O sırada ben ABD’de Washington Büyükelçiliği Ekonomi ve Ticaret Başmüşaviri olarak görev yapıyordum. Bazen Hazine’deki arkadaşlarımı arıyor, ekonominin krize gireceği uyarısını yapıyordum. Onlar da benim kadar biliyorlar ama Başbakana laf dinletemiyorlardı. Bu faiz düzeyinden borçlanalım diyenler neredeyse vatan haini konumuna düşürüldüğü için ses çıkaramaz olmuşlardı. İki günde bir IMF Türkiye misyon şefi ve ilgili bölüm başkanı telefonla arıyor “neler oluyor, ekonomide risk büyüyor ne yapıyorsunuz?” diye soruyorlar aldıkları yanıttan mutlu olmuyorlardı. Sonunda telefonlardan kaçar oldum.

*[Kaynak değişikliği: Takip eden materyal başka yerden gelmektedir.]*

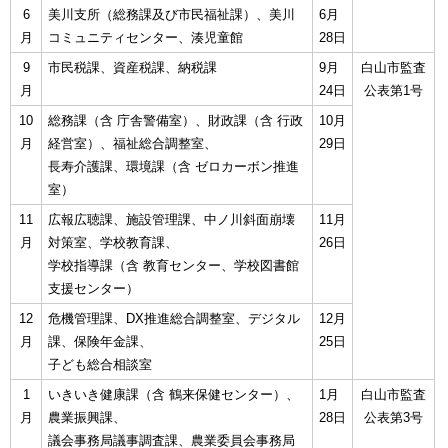
6
美川支所（総務課及び市民福祉課）、美川
6月
月
コミュニティセンター、湊児童館
28日
9
市民税課、資産税課、納税課
9月
白山市監査
月
24日
公表第1号
10
総務課（含 庁舎警備室）、財政課（含 行政
10月
月
経営室）、福祉総合調整室、
29日
長寿介護課、環境課（含 ゼロカーボン推進
室）
11
広報広聴課、施設管理課、中ノ川斜面崩壊
11月
月
対策室、学校教育課、
26日
学校指導課（含 教育センター、学校図書館
支援センター）
12
危機管理課、DX推進総合調整室、デジタル
12月
月
課、保険年金課、
25日
子ども総合相談室
1
いきいき健康課（含 鶴来保健センター）、
1月
白山市監査
月
農業振興課、
28日
公表第3号
議会事務局議事調査課、農業委員会事務局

1994 yılının ilk ayında Washington D.C’de Türkiye’nin gündem maddesi olduğu uluslararası bir konferans vardı. Ben de konuşmacıydım. Benden önce konuşan konuşmacı Türkiye’de bir sorun olmadığını, yeni bir ekonomi politikası uygulandığını, sorunların kısa sürede normale döneceğini anlatmıştı. Benim anlatacağım konu teknik bir konuydu. Ben de böylece güncel sorunlara girmeden kurtulacağımı planlıyordum. Sonuçta ben bir bürokrattım ve yalan da söyleyemiyordum. Yanlış politikalar uygulandığını söylesem bürokratlığımla bağdaşmayacaktı, doğru politikalar uygulandığını söylesem dürüstlüğümle bağdaşmayacaktı. O nedenle tamamen teknik çerçevede sunumumu yaptım. Ne var ki soru cevap kısmında iş kontrolden çıktı ve bana uygulanan politika hakkında ne düşündüğüm soruldu. Dürüstlüğüm, bürokratlığımdan önde geldiği için düşüncelerimi açıkça anlattım ve elden geldiğince ölçülü kalmak kaydıyla hükümetin politikasını eleştirdim.

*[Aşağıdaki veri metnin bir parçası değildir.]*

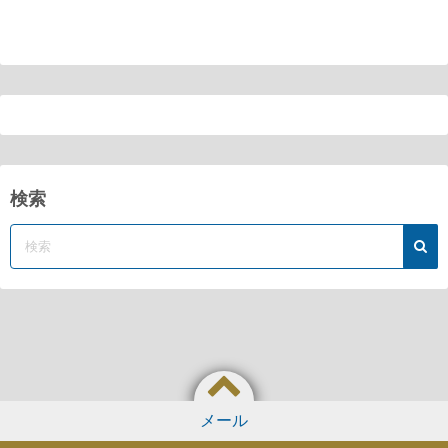
検索
メール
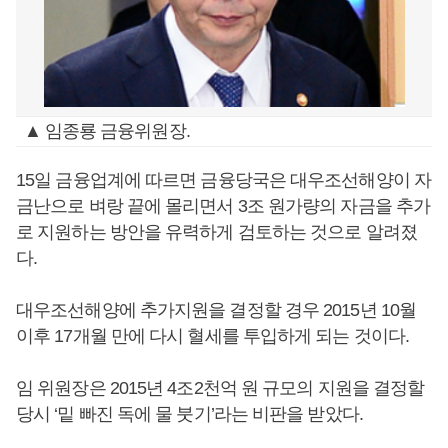
▲ 임종룡 금융위원장.
15일 금융업계에 따르면 금융당국은 대우조선해양이 자
금난으로 벼랑 끝에 몰리면서 3조 원가량의 자금을 추가
로 지원하는 방안을 유력하게 검토하는 것으로 알려졌
다.
대우조선해양에 추가지원을 결정할 경우 2015년 10월
이후 17개월 만에 다시 혈세를 투입하게 되는 것이다.
임 위원장은 2015년 4조2천억 원 규모의 지원을 결정할
당시 ‘밑 빠진 독에 물 붓기’라는 비판을 받았다.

Bu konferansın yapıldığı tarihten kısa bir süre sonra 1994 krizi çıktı. Kur alıp başını gitti, faiz astronomik oranlara fırladı. İhaleleri iptal edip borçlanmaya burun kıvıran Hazine o beğenmediği faizlerin misliyle faiz ödeyip borçlanma yapmak zorunda kaldı.
Krizin faturası devalüasyon, enflasyonun artması, bütçe açığının büyümesi, büyümenin düşmesi ve ülke kredi notunun önce BBB’den BB’ye sonra da B’ye düşmesi olarak ortaya çıktı. 1994 yılı sonunda USD kuru 38.418 olmuştu, faizler yüzde 100’ün üzerine çıkmış, büyüme yüzde 6,1 oranında küçülmeye dönüşmüştü. Bütçe açığı ve cari açık düşmüş, kamu borç stoku + özel kesim dış borç stoku / GSYH oranı yüzde 122’ye ulaşmıştı. Yılsonunda TÜFE oranı yüzde 120 olmuştu.

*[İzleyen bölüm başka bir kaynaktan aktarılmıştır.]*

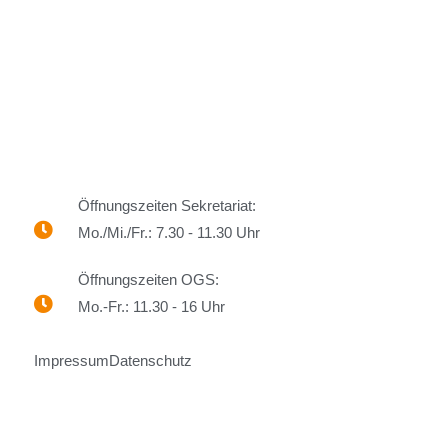
Öffnungszeiten Sekretariat:
Mo./Mi./Fr.: 7.30 - 11.30 Uhr
Öffnungszeiten OGS:
Mo.-Fr.: 11.30 - 16 Uhr
Impressum
Datenschutz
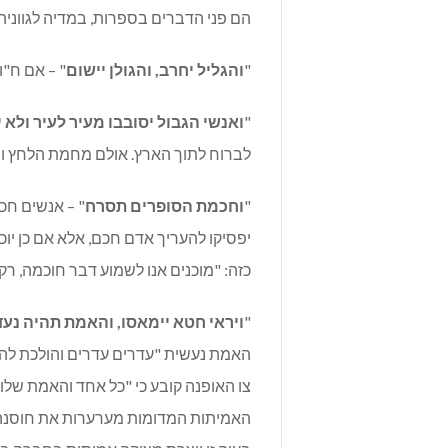
הם פני הדברים בספרות, במדיה לגווניה
"
והגליל יחרב, והגולן יישום
" – אם ח"ו
"
ואנשי הגבול יסובבו מעיר לעיר ולא י
לברוח לתוך הארץ. אולם מחמת הלחץ והפח
"
וחכמת הסופרים תסרח
" – אנשים חכ
יפסיקו להעריך אדם חכם, אלא אם כן יוכ
כזה: "מוכנים אנו לשמוע דבר חוכמה, רק 
"
ויראי חטא יימאסו, והאמת תהיה נע
האמת נעשית "עדרים עדרים והולכת לה" 
צו האופנה קובע כי "כל אחד והאמת שלו
האמיתות המדומות מערערות את חוסנה 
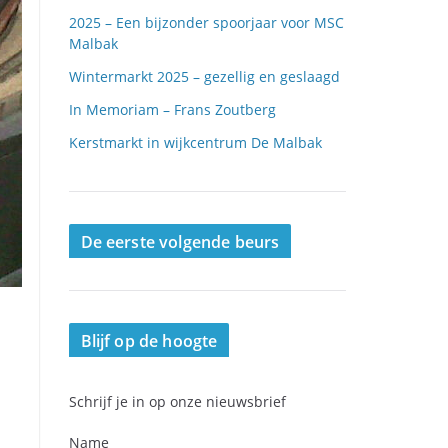
2025 – Een bijzonder spoorjaar voor MSC
Malbak
Wintermarkt 2025 – gezellig en geslaagd
In Memoriam – Frans Zoutberg
Kerstmarkt in wijkcentrum De Malbak
De eerste volgende beurs
Blijf op de hoogte
Schrijf je in op onze nieuwsbrief
Name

Sonuçta faizin enflasyonun nedeni olduğu teorisini uygulamaya sokmanın bedeli faizi de enflasyonu da eski durumu aratacak kadar yükseltmek oldu. 1994 krizine Amerikalıların taktığı isim ‘homemade crisis’ idi. Krizin ekonomi politikasına bir de ilginç katkısı oldu. Dalgalı kur rejimi uygulanan bir ülkede fırlayıp giden kurla başa çıkabilmek için sabit kur rejiminin bir aracı olan devalüasyon uygulaması devreye sokuldu.
Kıssadan ilk hisse: Bizim gibi tasarrufları yatırımlarından düşük olan ve dış tasarrufları çekmek zorunda olan ülkelerde enflasyonu düşürmenin yolu riskleri düşürmekten geçer. Riskler düşerse kurlar normale döner. Kurlar normale dönerse önce enflasyon sonra faizler düşer. Bu mekanizmayı tersinden işletmeye çalışınca yani önce faizleri düşürmeye çalışınca riskler artmaya başlar. Riskler artınca yabancı tasarruflar yeterince gelmemeye başlar. Yabancı tasarruflar yeterince gelmeyince kurlar yükselir. Kurlar yükselince önce enflasyon sonra da faizler artar.
Kıssadan ikinci hisse: Yaşamı teorine uydurmaya çalışma, teorini yaşama uydurmaya çalış.
Meraklısı için not: Riskleri düşürmenin yolu yapısal reformları yapmaktan geçer.